Advanced Computing in the Age of AI | Tuesday, April 16, 2024

MasterCard Translates Card Swipes to Consumer Know-How 

As the digital marketplace explodes Andy Mantis, group head of Business Solutions for MasterCard Advisors, says that retailers must work harder than ever to stake its claim to an ever-shrinking world of e-commerce. But as MasterCard shared at the recent World Retail Congress Asia Pacific 2013, they’re hard at work to translate billions of credit card swipes into meaningful information that can drive a retailer’s business.

“One of our key strengths at MasterCard is our 360-degree view of consumer spending across channels.” And as Mantis explains in the video below, this opens the door for retailers to paint a complete picture of consumer and competitor activity.

At the core of this image are 160 million transactions that MasterCard records and collects from its customers every hour of the day.

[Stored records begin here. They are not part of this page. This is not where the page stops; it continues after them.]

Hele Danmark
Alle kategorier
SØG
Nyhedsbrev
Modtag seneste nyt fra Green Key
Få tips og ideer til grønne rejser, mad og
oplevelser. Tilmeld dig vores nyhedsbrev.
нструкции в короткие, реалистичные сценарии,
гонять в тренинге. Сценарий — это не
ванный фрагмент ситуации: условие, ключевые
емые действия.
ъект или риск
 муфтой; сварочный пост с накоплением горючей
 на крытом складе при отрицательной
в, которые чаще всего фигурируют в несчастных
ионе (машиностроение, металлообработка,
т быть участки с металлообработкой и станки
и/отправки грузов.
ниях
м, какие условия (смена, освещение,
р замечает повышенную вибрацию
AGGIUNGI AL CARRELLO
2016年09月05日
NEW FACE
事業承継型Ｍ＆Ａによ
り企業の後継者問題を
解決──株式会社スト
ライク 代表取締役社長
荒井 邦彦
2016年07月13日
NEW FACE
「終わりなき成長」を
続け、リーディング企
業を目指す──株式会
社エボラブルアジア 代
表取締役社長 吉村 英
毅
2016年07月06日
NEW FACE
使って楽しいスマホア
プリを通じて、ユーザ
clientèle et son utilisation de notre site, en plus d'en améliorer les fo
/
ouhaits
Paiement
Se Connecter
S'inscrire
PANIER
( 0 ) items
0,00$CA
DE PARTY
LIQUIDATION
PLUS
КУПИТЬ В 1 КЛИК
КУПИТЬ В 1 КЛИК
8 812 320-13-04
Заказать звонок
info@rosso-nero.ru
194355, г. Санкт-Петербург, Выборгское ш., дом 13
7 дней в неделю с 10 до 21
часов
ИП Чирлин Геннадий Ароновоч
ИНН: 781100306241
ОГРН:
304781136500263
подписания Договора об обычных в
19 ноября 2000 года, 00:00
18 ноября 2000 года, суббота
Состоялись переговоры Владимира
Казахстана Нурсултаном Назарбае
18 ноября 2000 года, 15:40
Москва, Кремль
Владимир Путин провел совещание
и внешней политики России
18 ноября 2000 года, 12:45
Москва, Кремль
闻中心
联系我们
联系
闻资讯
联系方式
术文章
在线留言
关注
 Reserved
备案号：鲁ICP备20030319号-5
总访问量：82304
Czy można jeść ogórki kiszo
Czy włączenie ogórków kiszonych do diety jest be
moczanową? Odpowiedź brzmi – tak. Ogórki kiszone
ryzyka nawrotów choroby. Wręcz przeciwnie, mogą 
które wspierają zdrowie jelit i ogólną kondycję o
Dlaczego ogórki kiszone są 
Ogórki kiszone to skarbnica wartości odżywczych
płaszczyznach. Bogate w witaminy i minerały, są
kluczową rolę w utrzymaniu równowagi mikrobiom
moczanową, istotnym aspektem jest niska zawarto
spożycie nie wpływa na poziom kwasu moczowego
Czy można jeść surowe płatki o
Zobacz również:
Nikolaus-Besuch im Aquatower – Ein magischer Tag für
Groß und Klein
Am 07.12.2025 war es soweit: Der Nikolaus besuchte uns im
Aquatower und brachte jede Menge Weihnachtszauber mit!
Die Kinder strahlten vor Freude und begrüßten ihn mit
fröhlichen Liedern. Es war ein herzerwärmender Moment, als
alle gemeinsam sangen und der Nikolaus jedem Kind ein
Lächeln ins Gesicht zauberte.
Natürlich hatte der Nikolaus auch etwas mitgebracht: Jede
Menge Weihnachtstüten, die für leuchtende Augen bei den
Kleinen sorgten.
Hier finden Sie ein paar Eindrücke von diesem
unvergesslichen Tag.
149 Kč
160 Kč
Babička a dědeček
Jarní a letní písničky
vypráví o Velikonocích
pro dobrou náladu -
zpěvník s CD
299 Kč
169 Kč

“The key is taking (those data) and turning it into micro and macro views.” Being able to apply that in a way that’s meaningful for our merchant consumers really is how you break big data down into small chunks.

Mantis says that MasterCard’s goal is to spot hidden opportunities for retailers through this information to let the retailer know what’s happening within their store as well as the behavior of the consumers when they’re outside.

For most companies, this means taking a look into websites and mobile apps as well as customer behavior when they’re in a brick and mortar store.

This means that companies can better make decisions about where to find their customers, or where best to open up a new store.

“A large homegoods provider that was part of a coalition loyalty program really thought they had a significant share of their existing customer spend,” Mantis says. “We work with them to identify the overall opportunity—again, taking that view of customer spend outside their store, we spotted hundreds of millions of dollars of opportunity, worked with them to update the way they understood their customers and marketed to them, and at the end of the day their returns were staggering.”

In another example, Mantis described a global specialty apparel retailer that was looking to make the jump from outlet stores to smaller shops within mainstream shopping malls to expand. Through analysis of spend data, Mantis says that MasterCard helped them to identify malls where they ideal customers shop to help them plan this transition.

But as Mantis notes, to MasterCard, big data does not equal big brother, meaning despite the amount of personal information that retailers are now looking to tap, the information remains anonymous.